Liga KG
Beranda / Berita / Berita Detail

Mencari Pemain Masa Depan

Keberadaan tim pemandu bakat yang memantau setiap laga Liga Kompas Kacang Garuda U-14 selama 30 pekan menambah motivasi pemain untuk tampil maksimal.

 

Oleh HERPIN DEWANTO PUTRO

 

JAKARTA, KOMPAS – Tim pemandu bakat Liga Kompas Kacang Garuda U-14 memiliki pekerjaan tidak mudah. Mereka harus mengamati delapan laga setiap hari Minggu selama 30 pekan. Misi utama mereka adalah mencari anak yang kelak bisa menjadi pemain yang disegani di klub profesional, dan bisa mengharumkan nama bangsa di tim nasional.

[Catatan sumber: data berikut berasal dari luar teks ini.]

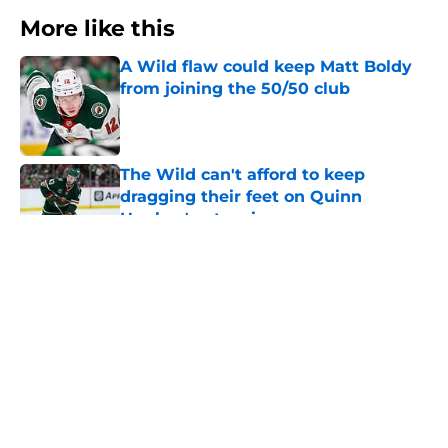
More like this
A Wild flaw could keep Matt Boldy
from joining the 50/50 club
Published by on Invalid Date
The Wild can't afford to keep
dragging their feet on Quinn
Hughes' extension
Published by on Invalid Date
Wild’s schedule reveals two hurdles
that could shape their season
Published by on Invalid Date
Minnesota Wild management is
making the Quinn Hughes situation
very tense for fans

Mereka yang tergabung dalam tim pemandu bakat adalah orang-orang yang memiliki keahlian khusus atau aupun pengalaman pribadi sebagai pemain. Tim ini diketuai Hadi Rahmadani, akademisi di Universitas Negeri Jakarta. Ia ditemani Dede Sulaeman yang merupakan mantan pemain timnas, Asep Padian, dan Erlan Zulfikar.

Analis sepak bola nasional keturunan Jerman Timo Scheunemann memberikan motivasi kepada para pemain, pelatih, dan orangtua pemain LKG-SKF Indonesia yang akan berangkat berlaga di Piala Gothia 2019 di Bogor, Jawa Barat, Minggu (30/6/2019). Timo menekankan anak-anak harus rileks bermain dan menikmati setiap pertandingan. Pesepak bola usia muda tidak boleh dituntut juara karena itu bukan target utama. Target utama mereka adalah membentuk pondasi dan karakter sepak bola, serta sikap yang baik.
KOMPAS/ADRIAN FAJRIANSYAH (DRI)
30-06-2019

 

Setiap pekan, mereka melihat semua laga dari tribune penonton dan mengamati perkembangan setiap pemain. ”Pengamatan terutama terkait peran pemain terhadap posisinya. Kami amati kekuatan dan keterampilan pemain,” kata Hadi, akhir pekan lalu.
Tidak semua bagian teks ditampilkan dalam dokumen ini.